Commenting on the Prime Minister’s speech today at the Bank of England, where she praised the benefits of free trade and a balanced approach to public spending, Alison McGovern MP, leading supporter of Open Britain, said:
“The Prime Minister seems to see no contradiction in touting the benefits of free trade and careful public spending, whilst simultaneously wrenching the UK out of the largest free trade bloc in the world, an act of economic self-harm that is forecast to blow a £59 billion hole in our public finances.
“This week, the curtain has been lifted on the fantasy approach to trade trumpeted by hard Brexit enthusiasts. In just a few short months, the Prime Minister has gone from claiming the UK would be at the front of the queue for a US trade deal, to threatening a trade war with Washington.
“The Government should listen to the warnings of the Governor of the Bank of England, who warned today that a hard Brexit will make British people poorer, and commit to keeping the UK in both the Single Market and the Customs Union permanently. That is the best way to protect Britain’s interests and prosperity.”
Notes to editors:
Mark Carney said today: “In exceptional circumstances like today when the economy is facing profound structural change, the MPC can extend the horizon over which it returns inflation to target from above in order to balance the effects on jobs and activity.
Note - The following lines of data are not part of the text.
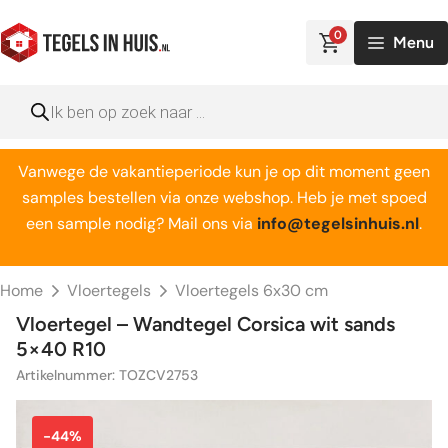
Ga
naar
0
Menu
de
inhoud
Producten
zoeken
Vanwege de vakantieperiode kun je op dit moment geen
samples bestellen via onze webshop. Heb je met spoed
een sample nodig? Mail ons via
info@tegelsinhuis.nl
.
Home
Vloertegels
Vloertegels 6x30 cm
Vloertegel – Wandtegel Corsica wit sands
5×40 R10
Artikelnummer: TOZCV2753
-44%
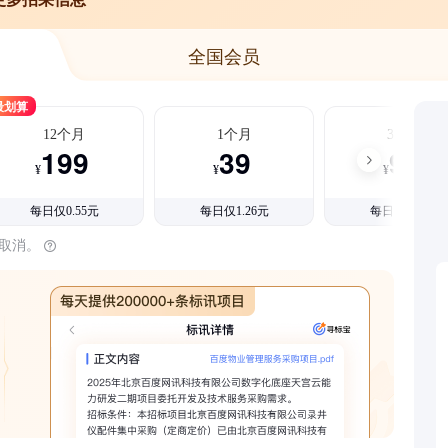
全国会员
最划算
12个月
1个月
3个月
199
39
99
¥
¥
¥
每日仅0.55元
每日仅1.26元
每日仅1.08元
时取消。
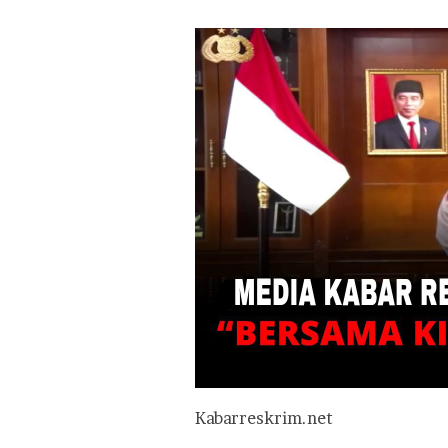
Kabarreskrim.net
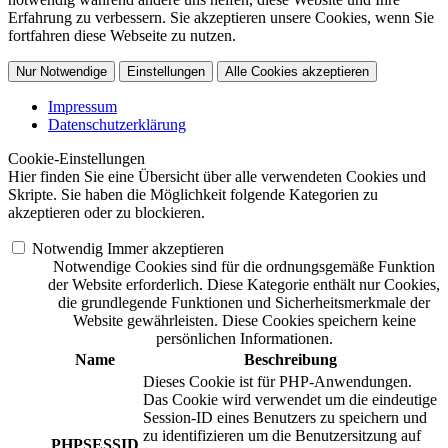
Erfahrung zu verbessern. Sie akzeptieren unsere Cookies, wenn Sie
fortfahren diese Webseite zu nutzen.
Nur Notwendige
Einstellungen
Alle Cookies akzeptieren
Impressum
Datenschutzerklärung
Cookie-Einstellungen
Hier finden Sie eine Übersicht über alle verwendeten Cookies und
Skripte. Sie haben die Möglichkeit folgende Kategorien zu
akzeptieren oder zu blockieren.
Notwendig
Immer akzeptieren
Notwendige Cookies sind für die ordnungsgemäße Funktion
der Website erforderlich. Diese Kategorie enthält nur Cookies,
die grundlegende Funktionen und Sicherheitsmerkmale der
Website gewährleisten. Diese Cookies speichern keine
persönlichen Informationen.
Name
Beschreibung
Dieses Cookie ist für PHP-Anwendungen.
Das Cookie wird verwendet um die eindeutige
Session-ID eines Benutzers zu speichern und
zu identifizieren um die Benutzersitzung auf
PHPSESSID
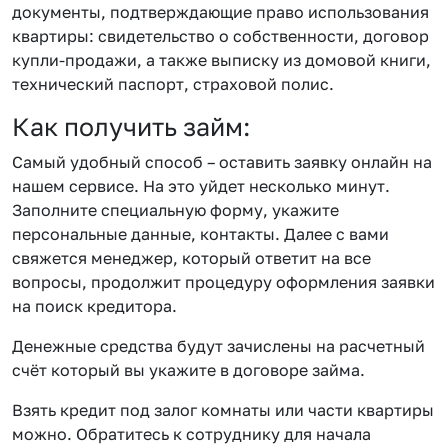
документы, подтверждающие право использования
квартиры: свидетельство о собственности, договор
купли-продажи, а также выписку из домовой книги,
технический паспорт, страховой полис.
Как получить займ:
Самый удобный способ – оставить заявку онлайн на
нашем сервисе. На это уйдет несколько минут.
Заполните специальную форму, укажите
персональные данные, контакты. Далее с вами
свяжется менеджер, который ответит на все
вопросы, продолжит процедуру оформления заявки
на поиск кредитора.
Денежные средства будут зачислены на расчетный
счёт который вы укажите в договоре займа.
Взять кредит под залог комнаты или части квартиры
можно. Обратитесь к сотруднику для начала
After all, even though monetary policy cannot prevent the weaker real income growth likely to accompany the transition to new trading arrangements with the EU, it can influence how this hit to incomes is distributed between job losses and price rises.”
After the Autumn Statement of 2016, the Office for Budget Responsibility (OBR) estimated that there would be a cumulative £122 billon of extra borrowing over the next five years, with £59 billion of that as a direct result of Brexit.